After the meeting I stumbled upon a lecture presented by the French botanist who designed the plantings for this year's annual Orchid Show which opened the day before at the conservatory. His name is Patrick Blanc. Immediately upon speaking he began pacing the stage and frequently ran his hand through his green hair. Yes, his hair was green as were his shirt and shoes, (although you had to look closely to discern the color of his shoes). Blanc described his childhood experiences of keeping fish in a small aquarium and creating a filtration system with plants to control nitrogen, absorb gasses and provide an ecosystem that his fish found suitable enough to procreate in. His experiments with creating a sustainable environment lead to a desire for greater knowledge of plants, bio-diversity and larger ecosystems, all resulting in the study of botany and his career as the staggeringly successful figure he is today as a plant genius and innovator.

Throughout the lecture the audience was presented with multiple slides of incredibly well photographed plants growing in their natural habitats in rock crevices and rainforest all around the world.

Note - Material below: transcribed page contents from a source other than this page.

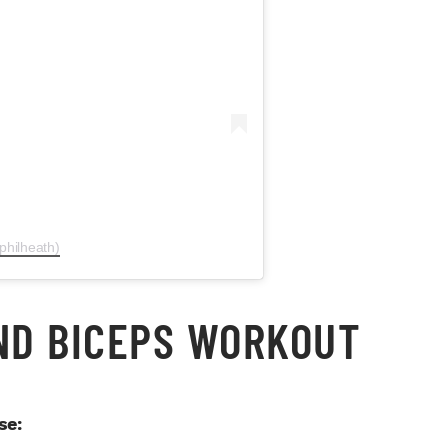
philheath)
AND BICEPS WORKOUT
se:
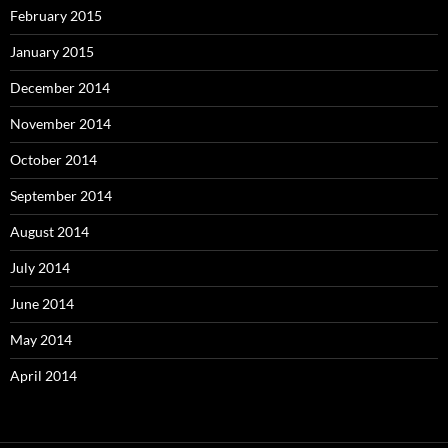
February 2015
January 2015
December 2014
November 2014
October 2014
September 2014
August 2014
July 2014
June 2014
May 2014
April 2014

The images produced many oohs and aahs. We were mesmerized by installations of his work on the interiors and exteriors of prominent buildings around the world making them a natural part of the cityscape. He talked about geohydrology, substrate, magma, rock porosity and permeability.  Listening to his talk about bio-luminescence, plant adaptability to various tropical rainforest terrains with multiple layers of micro climates and evolutionary diversity, I could not help but feel like a cretin. There was this green man speaking with a heavy French accent and comfortably and constantly gushing about plant structure, habitats and technology with an enormous scientific vocabulary, making his passion nothing but very obvious and all in a language foreign to his own. He spoke better English and more clearly than most of us. I was thoroughly inspired and impressed. Blanc is the right combination of scientist, artist and a bit of madman. Brilliant and very, very cool!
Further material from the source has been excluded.